No, non passa sotto silenzio l’operazione con cui lo scorso giugno i Monopoli di Stato , su mandato della legge finanziaria, hanno imposto filtri web per impedire agli italiani l’accesso alla bellezza di 364 siti internet .
L’operazione, considerata necessaria per impedire ai gestori di quei siti, bookmaker e società di scommmesse, di incamerare denari senza autorizzazione dai Monopoli, è ora al centro di una procedura di infrazione decisa dalla Commissione Europea contro il nostro paese e, per motivi analoghi, contro Austria e Francia.
Entro i prossimi due mesi il Governo dovrà inviare a Bruxelles nuove e più dettagliate motivazioni per l’attivazione dei filtri: qualora le autorità comunitarie ritengano non sufficienti i motivi di un comportamento di questo tipo, il tutto finirebbe in mano alla Corte di Giustizia Europea.
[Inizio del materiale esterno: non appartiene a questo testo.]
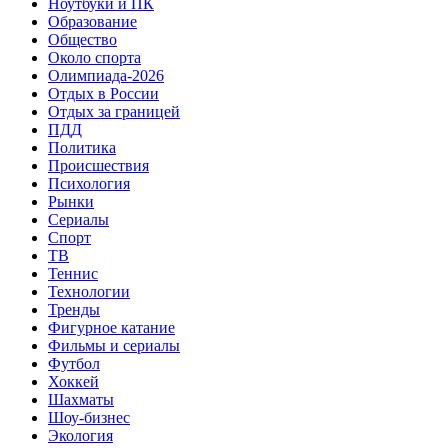
Ноутбуки и ПК
Образование
Общество
Около спорта
Олимпиада-2026
Отдых в России
Отдых за границей
ПДД
Политика
Происшествия
Психология
Рынки
Сериалы
Спорт
ТВ
Теннис
Технологии
Тренды
Фигурное катание
Фильмы и сериалы
Футбол
Хоккей
Шахматы
Шоу-бизнес
Экология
Come sottolinea Il Velino in ballo c’è un principio fondamentale: nell’Unione è legittimo che un paese impedisca ad un operatore di raccogliere scommesse tra i propri cittadini se con questa operazione intende prevenire il gioco d’azzardo. Ma non lo è se quello stesso paese stimola ed incoraggia le scommesse a sua volta. In questo caso è di tutta evidenza, sebbene naturalmente la Commissione non la metta in questi termini, che il tentativo dei Monopoli, avallato e richiesto dalla normativa, è stato quello di blindare le scommesse degli italiani, al fine da poter trattenere grazie al monopolio del settore un quantum su ogni singola attività operativa nel nostro paese.
Nella lettera in cui la Commissione comunica l’avvio della procedura di infrazione, peraltro, si parla di una “sproporzione di queste misure rispetto all’espansione del mercato delle scommesse sportive, che appare riservato agli operatori nazionali”. Una questione su cui hanno lungamente, e vanamente, insistito le decine di operatori “tagliati fuori” dal nostro mercato.
Nella stessa missiva, peraltro, l’Esecutivo comunitario fa presente che non intende in alcun modo deligittimare le operazioni tese a “proteggere l’ordine sociale e i consumatori contro puntate eccessive e il rischio di dipendenza”.
Quello che non è invece compreso nella missiva e non sembra in discussione a Bruxelles, o a Roma, è invece il diritto di libera navigazione in Internet che gli esperti della rete, come Società Internet , hanno tentato di far valere proprio in occasione del sequestro del traffico web.